These proteins were highly correlated with each other. Most of these proteins had intact protein-protein interactions with high confidence and all of them had some certain evidences to suggest that they had physical interactions (Figure 3A). Such results indicated that any aberrant behavior of one protein might affect all of other proteins.

The networks and pathways involvig proteins that were correlated with patients’ survival time.

Figure 3: The networks and pathways involvig proteins that were correlated with patients’ survival time. (A) The protein-protein interactions between proteins. The confidences of the interactions were annotated by the width of edges. (B) The selected regulated relationship between KIT and other proteins.

The proteins interacted with each other and most of proteins acted as a hub, including KIT, proteins targeted by Src_pY416, TP53 and so forth. It was difficult to figure out the most important proteins in such network, but when we looked at the pathway they involved, KIT performed as a central part among these proteins. When searching for the pathways involving these proteins on KEGG, it seemed that KIT was the upstream of most of other proteins (Figure 3B). For example, in the RAS signaling pathway, KIT directly activates SHC through protein-protein interaction; KIT is also the most upstream protein in PI3K-Akt and is able to regulate the function of TP53 indirectly; it works with other proteins to convert inactive RAP1 into active status and in further active SRC and CAV1. All of the pathways shared with KIT were listed in Table 2. The pathway information is unavailable or incomplete for some genes, whichwere not included in the table.

Table 2: The shared pathways with KIT

Pathway ID

KIT involved pathway

Shared proteins

hsa04014

Ras signaling pathway

SHC1

hsa04015

Rap1 signaling pathway

SRC

hsa04072

Phospholipase D signaling pathway

SHC1, FYN

hsa04144

Endocytosis

CAV1, SRC

hsa04151

PI3K-Akt signaling pathway

TP53

Driver proteins versus passengers

Driver genes for cancer were responsible for the cancer incidence, progression and prognosis. Even though the levels of protein mentioned above seemed highly correlated with patients’ survival time, it is difficult to say that these proteins and the genes encoding them caused the phenomenon directly. After all, the levels of proteins were regulated by complex microenvironment including the different ion concentration, other proteins, miRNAs, mRNAs and so forth.

It was reported that only one-thirds of mRNA expression levels were positively related with their protein expression levels with high correlation coefficients [4]. If the mRNA expression levels were significantly correlated with the protein expression, it became a good support that the impact of protein on the patients’ survival time might come from the mRNA expression level and in future the DNA methylation and SNPs instead of regulation of other factors. Here only KIT had a significant correlation between mRNA expression levels and protein expression levels with a p-value lower than 2.2e-16 (Figure 4A). Other proteins had a low correlation coefficients and Figure 3B showed two examples The correlation coefficient for KIT was higher than 0.50, higher than the cutoff used in study of Gry, Rimini [4], which suggested that the relation is robust.
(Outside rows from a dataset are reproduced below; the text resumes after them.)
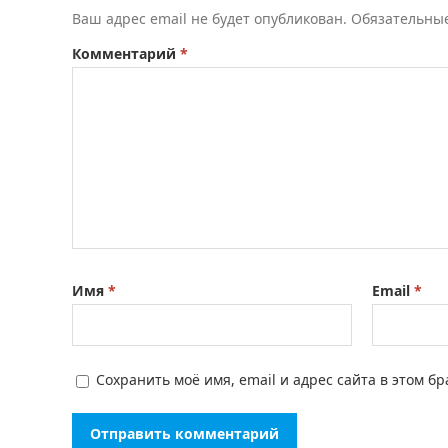
Ваш адрес email не будет опубликован.
Обязательны
Комментарий
*
Имя
*
Email
*
Сохранить моё имя, email и адрес сайта в этом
Other proteins had poorer correlation.

The scatter plot of mRNA expression levels versus corresponding protein expression levels.

Figure 4: The scatter plot of mRNA expression levels versus corresponding protein expression levels. (A) The plot of KIT. The curve of regression was plot as red which had a R-squared as 0.5. (B) The plot of SHC1 and TP53. Except for KIT, none of survival-related proteins had significantly correlation with their mRNA expression levels. Only two examples were shown here.

It seemed that KIT played a central role in the analysis of pathways. And the correlation between mRNA expression levels and protein expression levels also suggested that KIT might be a driven genes instead of passenger genes. Also, the poor correlation of other proteins and the tight relation with KIT provided a possibility that KIT regulated the levels of other survival-related proteins and worked together to affect the prognosis of stomach cancer.

We also used the mRNA expression levels of these genes to fit the COXPH model but it seemed that they were not good biomarkers for the survival time. Even for the mRNA of KIT, the p-value was close to 0.1.

Mutations of gene encoding KIT

We have suggested that the level of KIT mRNA had direct impact on its protein expression levels, and afterwards we would like to study the relationship between the DNA SNPs and mRNA expression levels.

First, most of the mutations on KIT were missense mutations and silent mutations (Figure 5A), unlike other genes which had a lot of nonsense mutations. Second, patients with missense mutations on KIT had significantly lower level of mRNA with a p-value of 0.016 than patients without mutations (Figure 5B). Even for the patients with only silent mutaions, their mRNA levels seemed a little lower than wild-type, though the p-value is insignificant probably caused by the small sample. This hinted that the mutations on KIT might be able to affect the stability or transcription of its mRNA.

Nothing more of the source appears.